Sitting under Canberra is an old-fashioned energy product which, with some clever thinking, is ready to be made relevant again.
And it's not electricity.
Declared by the ACT government as a "polluting fossil fuel" in its recently released climate change strategy, natural gas - or methane - appears to have been given a termination notice under the territory's aspirations to zero emissions.
But there are those who believe otherwise and the proof is in the same city which Canberra greatly aspires to emulate: Copenhagen.
In Denmark, the world's biggest project of its type is under way which aims to achieve a 40-50 per cent reduction in greenhouse gas emissions by injecting renewable gas into the existing network, a conversion process known as "power to gas".
The ACT government has painted natural gas, piped in from Bass Strait and Mooma, South Australia, as a "dirty" fuel that has outlasted its usefulness.
As part of its 100 per cent zero emission target, it is pulling as many levers as it can to get consumers to switch off a product that has been around since 1981 and is supported by a network that, by national standards, has decades of usefulness left in it.
Provided, of course, "dirty" gas can somehow be made clean.
Much of the government effort is directed toward consumer awareness and behavioural change. Some 14 per cent of ACT consumers have already dumped natural gas in favour of electricity.
Many homes in Tuggeranong use natural gas for heating. But replacing gas heaters with electric has been part of a government push that has channelled 74,000 households and businesses into the its rebates and incentives scheme in the past six years.
Yet in a backblocks of Fyshwick, a stone's throw from where the ACT government is establishing a hydrogen refuelling station for electric vehicles, energy supply company Evoenergy has been testing ways of repurposing its infrastructure.
There is about 5000 kilometres of gas piping under Canberra and 85 per cent of it is nylon. With safety as a primary consideration, Evoenergy had to make sure that putting something different into the system was not going to cause leaks, cracks and deterioration.
It also had to train and educate gas fitters and installers about how the current gas network would be serviced if there was a switch in the product it delivered.
"We've been injecting 210 kilopascals, or about the same pressure as you put in a car tyre, of pure hydrogen into our test system since March without a problem," Evoenergy's branch manager Bruce Hansen said.
"What that tells us is there are fewer safety issues with this product than with natural gas.
"We're getting ready for the next phase, which is to introduce mixed gases and steadily convert the network to renewable gas.
"We could easily have a 50 per cent renewable gas, including 10 per cent hydrogen, ready to go in the network by 2030."

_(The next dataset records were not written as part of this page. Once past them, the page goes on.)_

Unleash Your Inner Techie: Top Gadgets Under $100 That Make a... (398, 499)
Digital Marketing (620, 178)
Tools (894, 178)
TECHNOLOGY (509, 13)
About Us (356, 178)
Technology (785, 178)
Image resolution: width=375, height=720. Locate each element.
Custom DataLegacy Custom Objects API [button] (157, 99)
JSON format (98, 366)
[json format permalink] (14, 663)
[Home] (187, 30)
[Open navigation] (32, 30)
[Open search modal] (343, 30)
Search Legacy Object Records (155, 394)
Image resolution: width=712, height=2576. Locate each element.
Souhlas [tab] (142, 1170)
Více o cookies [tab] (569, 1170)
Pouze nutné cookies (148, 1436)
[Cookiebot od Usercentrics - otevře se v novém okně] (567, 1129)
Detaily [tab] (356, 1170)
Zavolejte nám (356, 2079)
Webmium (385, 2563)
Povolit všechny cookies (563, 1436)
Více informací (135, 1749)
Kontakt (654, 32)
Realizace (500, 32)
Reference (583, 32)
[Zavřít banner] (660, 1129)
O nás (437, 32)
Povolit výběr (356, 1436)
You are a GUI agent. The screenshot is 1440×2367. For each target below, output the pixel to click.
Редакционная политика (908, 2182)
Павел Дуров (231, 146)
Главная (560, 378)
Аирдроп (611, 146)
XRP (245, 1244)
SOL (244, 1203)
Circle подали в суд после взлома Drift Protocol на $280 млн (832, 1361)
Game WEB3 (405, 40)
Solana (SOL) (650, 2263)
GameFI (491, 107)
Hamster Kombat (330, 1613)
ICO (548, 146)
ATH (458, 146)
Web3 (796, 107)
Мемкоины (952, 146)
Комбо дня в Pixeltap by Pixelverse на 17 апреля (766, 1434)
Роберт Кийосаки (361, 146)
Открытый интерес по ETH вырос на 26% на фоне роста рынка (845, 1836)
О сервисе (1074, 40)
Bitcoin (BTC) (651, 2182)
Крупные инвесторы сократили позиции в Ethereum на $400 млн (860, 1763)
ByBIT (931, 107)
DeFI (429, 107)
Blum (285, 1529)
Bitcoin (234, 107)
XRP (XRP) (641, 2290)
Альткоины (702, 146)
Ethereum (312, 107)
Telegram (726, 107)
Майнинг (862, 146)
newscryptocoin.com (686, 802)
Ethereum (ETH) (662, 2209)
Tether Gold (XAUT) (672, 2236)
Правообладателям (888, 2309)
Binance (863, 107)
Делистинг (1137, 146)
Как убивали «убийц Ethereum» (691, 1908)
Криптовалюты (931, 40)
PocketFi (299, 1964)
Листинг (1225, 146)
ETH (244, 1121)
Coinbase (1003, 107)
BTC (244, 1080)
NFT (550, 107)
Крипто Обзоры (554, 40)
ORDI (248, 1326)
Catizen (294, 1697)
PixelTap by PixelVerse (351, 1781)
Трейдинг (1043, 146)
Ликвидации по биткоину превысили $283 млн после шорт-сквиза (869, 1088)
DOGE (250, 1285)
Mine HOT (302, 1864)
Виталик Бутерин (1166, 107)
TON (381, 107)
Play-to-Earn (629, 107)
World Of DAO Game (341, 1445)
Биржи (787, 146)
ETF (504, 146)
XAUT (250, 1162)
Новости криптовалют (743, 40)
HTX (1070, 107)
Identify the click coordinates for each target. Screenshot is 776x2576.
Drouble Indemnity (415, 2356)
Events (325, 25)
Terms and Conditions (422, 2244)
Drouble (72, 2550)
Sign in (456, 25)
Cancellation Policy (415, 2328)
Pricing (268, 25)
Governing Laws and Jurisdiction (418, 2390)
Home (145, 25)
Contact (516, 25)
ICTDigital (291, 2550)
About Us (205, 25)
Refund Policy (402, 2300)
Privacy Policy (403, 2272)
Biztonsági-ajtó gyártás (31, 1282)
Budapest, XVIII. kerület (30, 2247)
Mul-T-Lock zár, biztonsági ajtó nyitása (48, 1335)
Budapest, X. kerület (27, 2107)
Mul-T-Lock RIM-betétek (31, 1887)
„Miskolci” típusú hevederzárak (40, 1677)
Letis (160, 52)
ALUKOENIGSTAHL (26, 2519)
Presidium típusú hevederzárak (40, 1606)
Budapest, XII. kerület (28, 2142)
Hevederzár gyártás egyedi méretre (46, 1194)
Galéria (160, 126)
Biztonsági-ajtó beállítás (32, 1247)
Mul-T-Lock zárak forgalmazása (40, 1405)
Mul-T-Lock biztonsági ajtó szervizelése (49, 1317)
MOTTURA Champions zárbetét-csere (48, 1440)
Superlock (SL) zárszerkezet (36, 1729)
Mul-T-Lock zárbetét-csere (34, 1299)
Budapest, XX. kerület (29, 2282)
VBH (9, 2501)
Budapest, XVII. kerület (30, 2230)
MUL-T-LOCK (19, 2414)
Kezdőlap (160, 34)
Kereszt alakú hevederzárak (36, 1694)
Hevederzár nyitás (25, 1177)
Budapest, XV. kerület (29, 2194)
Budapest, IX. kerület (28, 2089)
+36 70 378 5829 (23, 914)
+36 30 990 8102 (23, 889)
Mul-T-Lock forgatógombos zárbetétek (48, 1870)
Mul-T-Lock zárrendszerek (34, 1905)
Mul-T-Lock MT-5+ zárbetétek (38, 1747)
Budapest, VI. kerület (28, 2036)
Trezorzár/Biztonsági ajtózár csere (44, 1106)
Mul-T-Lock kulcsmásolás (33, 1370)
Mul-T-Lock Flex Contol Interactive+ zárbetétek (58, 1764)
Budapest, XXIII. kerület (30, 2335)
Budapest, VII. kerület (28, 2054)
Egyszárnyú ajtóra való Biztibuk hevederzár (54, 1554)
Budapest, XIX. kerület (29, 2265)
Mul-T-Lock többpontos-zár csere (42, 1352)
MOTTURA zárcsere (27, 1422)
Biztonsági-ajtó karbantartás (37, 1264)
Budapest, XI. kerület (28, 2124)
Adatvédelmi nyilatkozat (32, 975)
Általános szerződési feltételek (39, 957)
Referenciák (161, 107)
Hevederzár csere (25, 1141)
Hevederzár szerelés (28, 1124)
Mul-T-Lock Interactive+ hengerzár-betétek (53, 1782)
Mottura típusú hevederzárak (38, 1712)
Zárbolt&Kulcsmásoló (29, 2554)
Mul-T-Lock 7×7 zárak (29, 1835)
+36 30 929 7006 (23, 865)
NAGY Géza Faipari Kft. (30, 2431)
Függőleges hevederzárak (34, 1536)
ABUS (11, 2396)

Bio-methane, produced by sewage and rotting material, is a common product and well-suited. The product is already being small scale tested in the ACT with a new landfill gas-to-energy station being built at the Mugga Lane tip, which will produce over 1 megawatt per hour.
"Around 70 per cent of Canberra is connected to the gas network so there's a massive opportunity here for an existing network to be given a purpose which fits with the government's long-term plans," Mr Hansen said.
"We can make it work with a comprehensive business plan, government offsets and technical collaboration."